About this task:
Take each line in the entries below that holds "WORLD" and show it.

Record extracts:
· · · ·
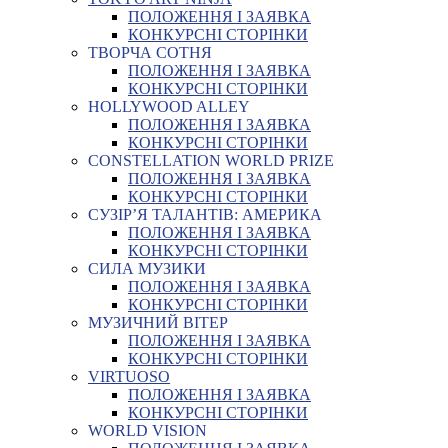
ПОЛОЖЕННЯ І ЗАЯВКА
КОНКУРСНІ СТОРІНКИ
ТВОРЧА СОТНЯ
ПОЛОЖЕННЯ І ЗАЯВКА
КОНКУРСНІ СТОРІНКИ
HOLLYWOOD ALLEY
ПОЛОЖЕННЯ І ЗАЯВКА
КОНКУРСНІ СТОРІНКИ
CONSTELLATION WORLD PRIZE
ПОЛОЖЕННЯ І ЗАЯВКА
КОНКУРСНІ СТОРІНКИ
СУЗІР’Я ТАЛАНТІВ: АМЕРИКА
ПОЛОЖЕННЯ І ЗАЯВКА
КОНКУРСНІ СТОРІНКИ
СИЛА МУЗИКИ
ПОЛОЖЕННЯ І ЗАЯВКА
КОНКУРСНІ СТОРІНКИ
МУЗИЧНИЙ ВІТЕР
ПОЛОЖЕННЯ І ЗАЯВКА
КОНКУРСНІ СТОРІНКИ
VIRTUOSO
ПОЛОЖЕННЯ І ЗАЯВКА
КОНКУРСНІ СТОРІНКИ
WORLD VISION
· · · ·
Output below:
CONSTELLATION WORLD PRIZE
WORLD VISION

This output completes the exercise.